— What you will do —
The answer is the full set of records, given again exactly and without images.

— Provided data —
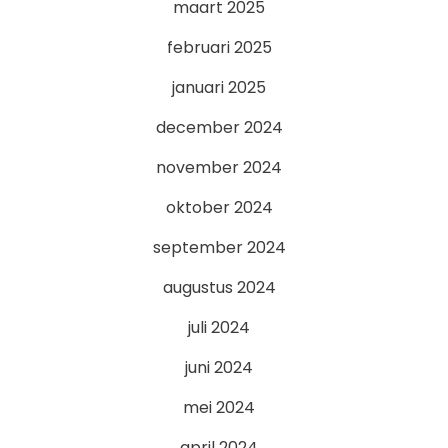
maart 2025
februari 2025
januari 2025
december 2024
november 2024
oktober 2024
september 2024
augustus 2024
juli 2024
juni 2024
mei 2024
april 2024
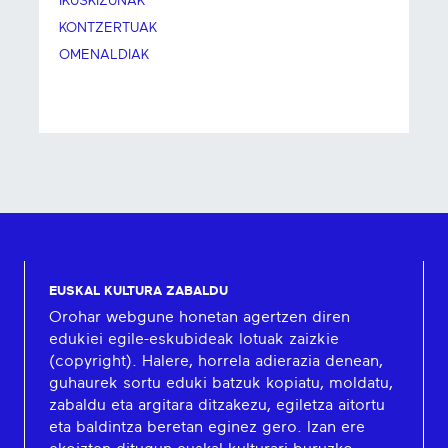
IKUSKIZUNAK
KONTZERTUAK
OMENALDIAK
EUSKAL KULTURA ZABALDU
Orohar webgune honetan agertzen diren
edukiei egile-eskubideak lotuak zaizkie
(copyright). Halere, horrela adierazia denean,
guhaurek sortu eduki batzuk kopiatu, moldatu,
zabaldu eta argitara ditzakezu, egiletza aitortu
eta baldintza beretan eginez gero. Izan ere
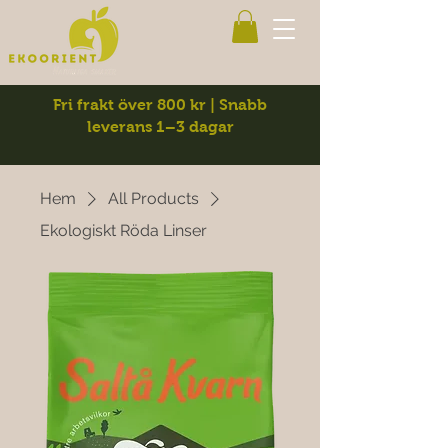
Fri frakt över 800 kr | Snabb
leverans 1–3 dagar
Hem
All Products
Ekologiskt Röda Linser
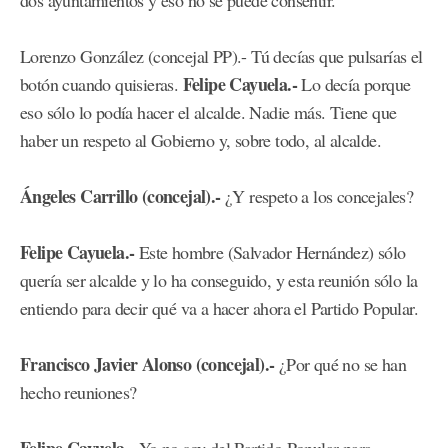
dos ayuntamientos y eso no se puede consentir.
Lorenzo González (concejal PP).- Tú decías que pulsarías el
Felipe Cayuela.-
botón cuando quisieras.
Lo decía porque
eso sólo lo podía hacer el alcalde. Nadie más. Tiene que
haber un respeto al Gobierno y, sobre todo, al alcalde.
Ángeles Carrillo (concejal).-
¿Y respeto a los concejales?
Felipe Cayuela.-
Este hombre (Salvador Hernández) sólo
quería ser alcalde y lo ha conseguido, y esta reunión sólo la
entiendo para decir qué va a hacer ahora el Partido Popular.
Francisco Javier Alonso (concejal).-
¿Por qué no se han
hecho reuniones?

— Answer area —
maart 2025
februari 2025
januari 2025
december 2024
november 2024
oktober 2024
september 2024
augustus 2024
juli 2024
juni 2024
mei 2024
april 2024
IKUSKIZUNAK
KONTZERTUAK
OMENALDIAK
EUSKAL KULTURA ZABALDU
Orohar webgune honetan agertzen diren
edukiei egile-eskubideak lotuak zaizkie
(copyright). Halere, horrela adierazia denean,
guhaurek sortu eduki batzuk kopiatu, moldatu,
zabaldu eta argitara ditzakezu, egiletza aitortu
eta baldintza beretan eginez gero. Izan ere
Fri frakt över 800 kr | Snabb
leverans 1–3 dagar
Hem
All Products
Ekologiskt Röda Linser
dos ayuntamientos y eso no se puede consentir.
Lorenzo González (concejal PP).- Tú decías que pulsarías el
Felipe Cayuela.-
botón cuando quisieras.
Lo decía porque
eso sólo lo podía hacer el alcalde. Nadie más. Tiene que
haber un respeto al Gobierno y, sobre todo, al alcalde.
Ángeles Carrillo (concejal).-
¿Y respeto a los concejales?
Felipe Cayuela.-
Este hombre (Salvador Hernández) sólo
quería ser alcalde y lo ha conseguido, y esta reunión sólo la
entiendo para decir qué va a hacer ahora el Partido Popular.
Francisco Javier Alonso (concejal).-
¿Por qué no se han
hecho reuniones?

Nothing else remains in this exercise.